EXERCISE INSTRUCTIONS –
Through the end of the data below, output every line exactly, beginning with the line that contains "い成分/栄養成分に関することで気".
━━━━━━━━━━━━━━━━━━━━
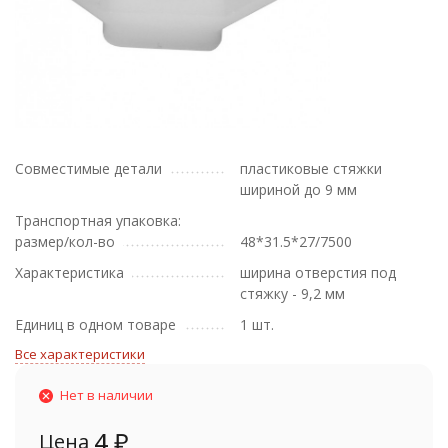
Совместимые детали
пластиковые стяжки
шириной до 9 мм
Транспортная упаковка:
размер/кол-во
48*31.5*27/7500
Характеристика
ширина отверстия под
стяжку - 9,2 мм
Единиц в одном товаре
1 шт.
Все характеристики
Нет в наличии
4
₽
Цена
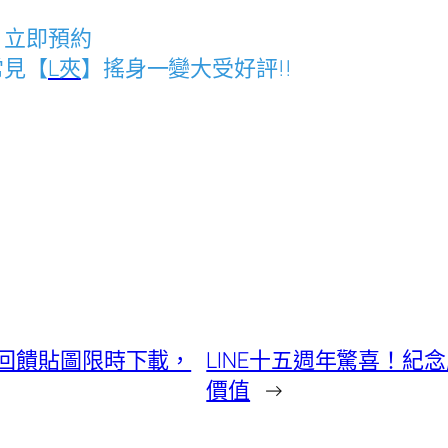
，立即預約
常見【
L夾
】搖身一變大受好評!!
合回饋貼圖限時下載，
LINE十五週年驚喜！紀
價值
→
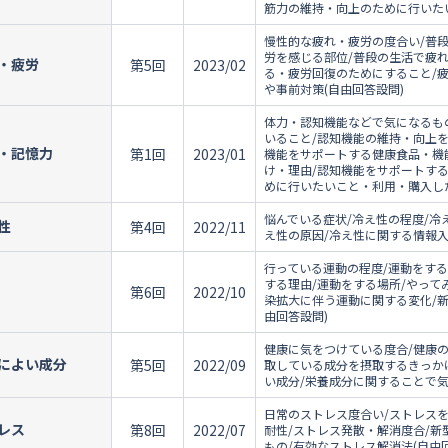
筋力の維持・向上のために行いたい
慢性的な疲れ・疲労の度合い/普
労を感じる部位/普段の生活で疲
・疲労
第5回
2023/02
る・疲労回復のためにすること/
や事前対策(自由回答設問)
体力・認知機能などで気になるも
いること/認知機能の維持・向上を
・記憶力
第1回
2023/01
機能をサポートする健康食品・機
け・理由/認知機能をサポートす
めに行いたいこと・利用・購入した
悩んでいる症状/冷え性の程度/冷
性
第4回
2022/11
え性の原因/冷え性に関する情報入
行っている運動の程度/運動をする
する理由/運動をする場所/やって
第6回
2022/10
染拡大に伴う運動に関する変化/
由回答設問)
健康に気をつけている度合/健康
によい成分
第5回
2022/09
取している成分を摂取するきっか
い成分/栄養成分に関することで気
日常のストレス度合い/ストレスを
レス
第8回
2022/07
耐性/ストレス発散・解消度合/
もの/有効なストレス解消法(自由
━━━━━━━━━━━━━━━━━━━━
SOLUTION –
い成分/栄養成分に関することで気
日常のストレス度合い/ストレスを
レス
第8回
2022/07
耐性/ストレス発散・解消度合/
もの/有効なストレス解消法(自由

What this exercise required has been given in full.